Reinhold Brinkmann (21 August 1934, Wildeshausen, Oldenburg, Lower Saxony – 10 October 2010, Eckernförde, Rendsburg-Eckernförde, Schleswig-Holstein) was a German musicologist.
Brinkmann was born in Wildeshausen and studied at Freiburg im Breisgau. His dissertation was about Arnold Schönberg's Klavierstücke op. 11. He started working on the faculty of Freie Universität Berlin in 1970. From 1972 to 1980 he taught at Philipps-Universität Marburg, and then until 1985 again in Berlin, at the Universität der Künste Berlin. After 1985 he taught at Harvard University, as the James Edward Ditson professor, and chair of the department of music. In 2001 he was honored with the Ernst von Siemens Music Prize. In 2006 he was elected Honorary Member of the American Musicological Society.

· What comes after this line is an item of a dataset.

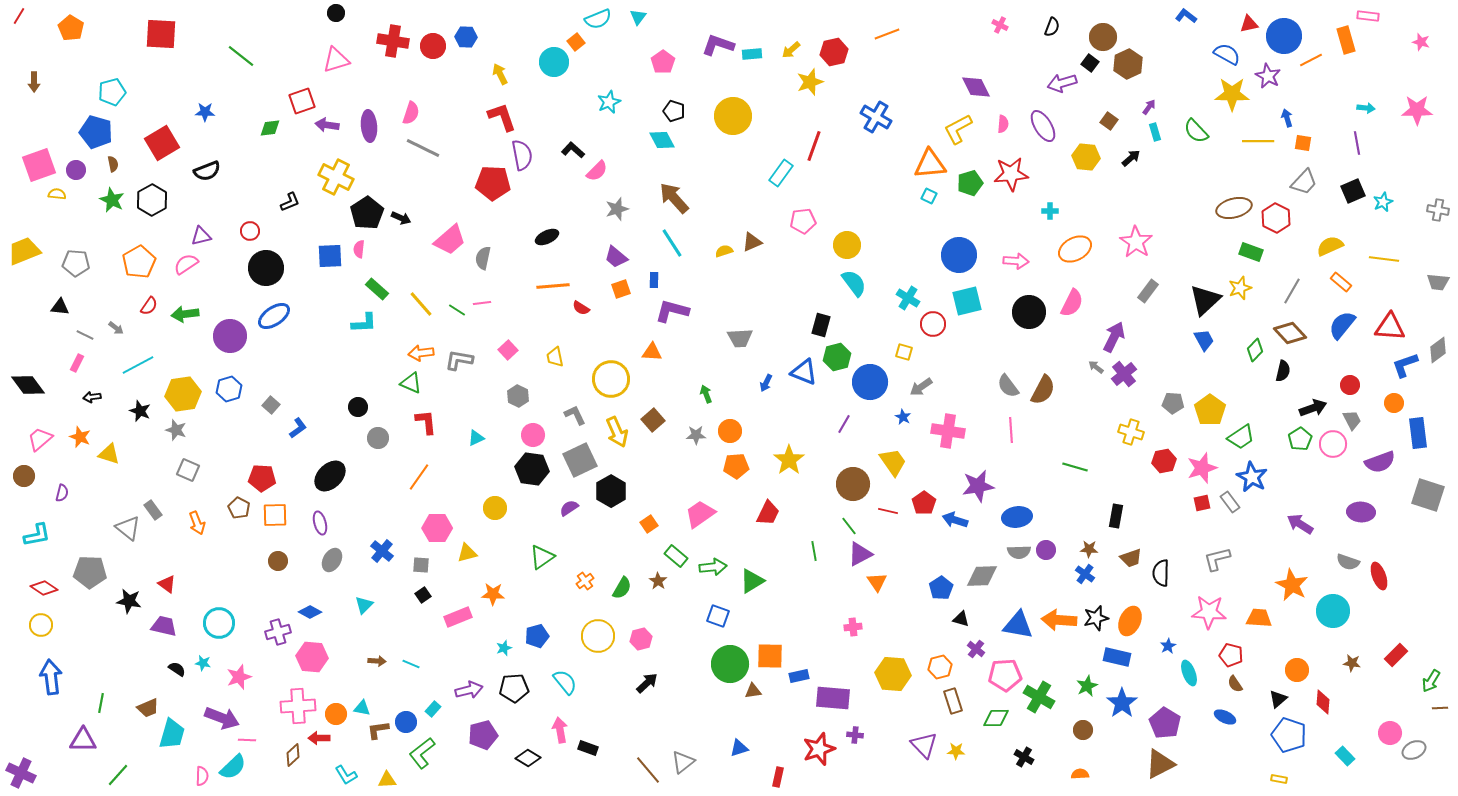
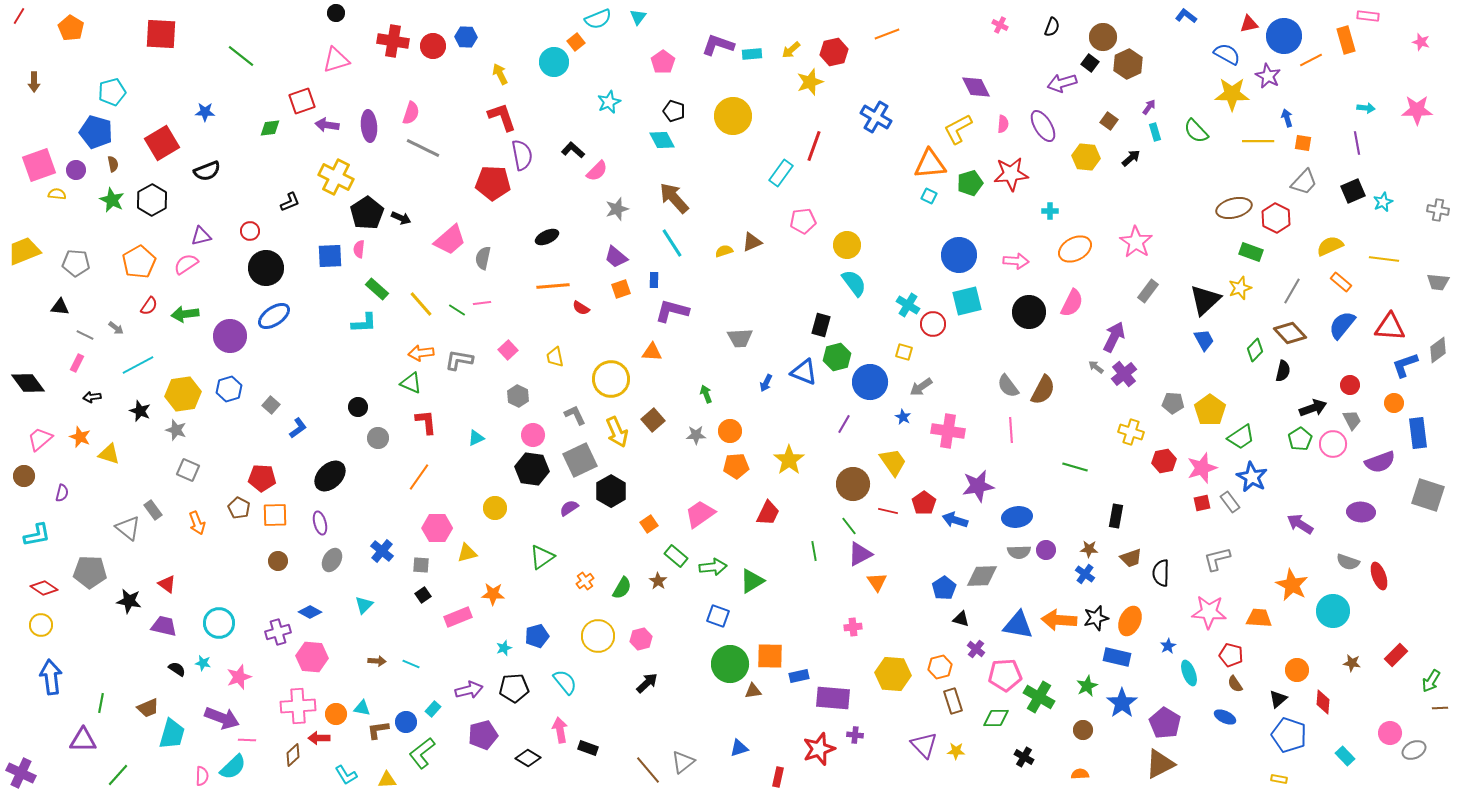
cyan cross at (908, 298): moved 7 px down
black diamond at (28, 385): moved 2 px up
blue pentagon at (941, 588): moved 3 px right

His research has included widely diverse publications in all areas of music theory and history from the 18th to the 20th centuries, with particular emphasis on interdisciplinary aspects. His writings examined subjects such as the Second Viennese School (especially Arnold Schoenberg), the Romantic Lied tradition, Richard Wagner, Alexander Scriabin, Edgard Varèse, Hanns Eisler, and Charles Ives.[1] His last, unfinished project, which drew Brinkmann back to Berlin, according to the Süddeutsche Zeitung, had the working title "Das verzerrte Sublime: eine Analyse des Umgangs mit der großen musikalischen Überlieferung im Dritten Reich."[2]